Work instructions :: Pictures aside, write out every record exactly as it appears.

Extracted entries ::
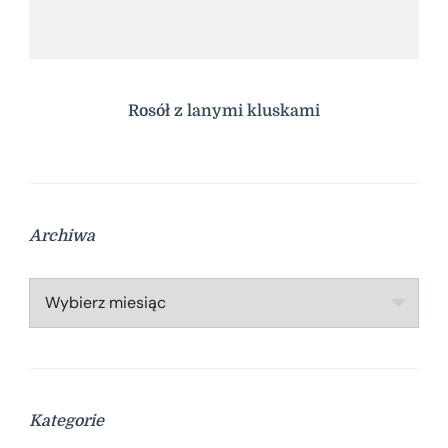
Rosół z lanymi kluskami
Archiwa
Archiwa
Kategorie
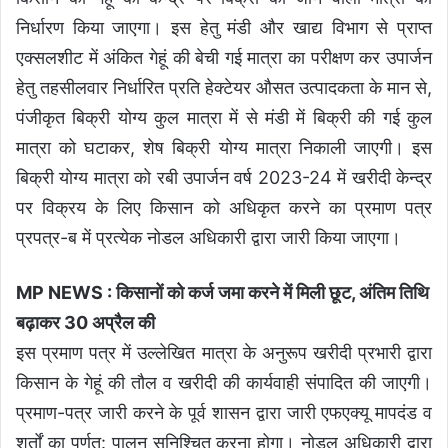
निर्धारण किया जाएगा। इस हेतु मंडी और खाद्य विभाग से प्राप्त
एक्सलशीट में अंकित गेहूं की बेची गई मात्रा का परीक्षण कर उपार्जन
हेतु तहसीलवार निर्धारित प्रति हेक्टेयर औसत उत्पादकता के मान से,
पंजीकृत बिक्री योग्य कुल मात्रा में से मंडी में बिक्री की गई कुल
मात्रा को घटाकर, शेष बिक्री योग्य मात्रा निकाली जाएगी। इस
बिक्री योग्य मात्रा को रबी उपार्जन वर्ष 2023-24 में खरीदी केन्द्र
पर विक्रय के लिए किसान को अधिकृत करने का प्रमाण पत्र
प्रपत्र-ब में प्रत्येक नोडल अधिकारी द्वारा जारी किया जाएगा।
MP NEWS : किसानों को कर्ज जमा करने में मिली छूट, अंतिम तिथि
बढ़ाकर 30 अप्रैल की
इस प्रमाण पत्र में उल्लेखित मात्रा के अनुरूप खरीदी प्रभारी द्वारा
किसान के गेहूं की तौल व खरीदी की कार्यवाही संपादित की जाएगी।
प्रमाण-पत्र जारी करने के पूर्व शासन द्वारा जारी एफएक्यू मापदंड व
शर्तों का पूर्णत: पालन सुनिश्चित करना होगा। नोडल अधिकारी द्वारा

Written response ::
Rosół z lanymi kluskami
Archiwa
Archiwa
Kategorie
निर्धारण किया जाएगा। इस हेतु मंडी और खाद्य विभाग से प्राप्त
एक्सलशीट में अंकित गेहूं की बेची गई मात्रा का परीक्षण कर उपार्जन
हेतु तहसीलवार निर्धारित प्रति हेक्टेयर औसत उत्पादकता के मान से,
पंजीकृत बिक्री योग्य कुल मात्रा में से मंडी में बिक्री की गई कुल
मात्रा को घटाकर, शेष बिक्री योग्य मात्रा निकाली जाएगी। इस
बिक्री योग्य मात्रा को रबी उपार्जन वर्ष 2023-24 में खरीदी केन्द्र
पर विक्रय के लिए किसान को अधिकृत करने का प्रमाण पत्र
प्रपत्र-ब में प्रत्येक नोडल अधिकारी द्वारा जारी किया जाएगा।
MP NEWS : किसानों को कर्ज जमा करने में मिली छूट, अंतिम तिथि
बढ़ाकर 30 अप्रैल की
इस प्रमाण पत्र में उल्लेखित मात्रा के अनुरूप खरीदी प्रभारी द्वारा
किसान के गेहूं की तौल व खरीदी की कार्यवाही संपादित की जाएगी।
प्रमाण-पत्र जारी करने के पूर्व शासन द्वारा जारी एफएक्यू मापदंड व
शर्तों का पूर्णत: पालन सुनिश्चित करना होगा। नोडल अधिकारी द्वारा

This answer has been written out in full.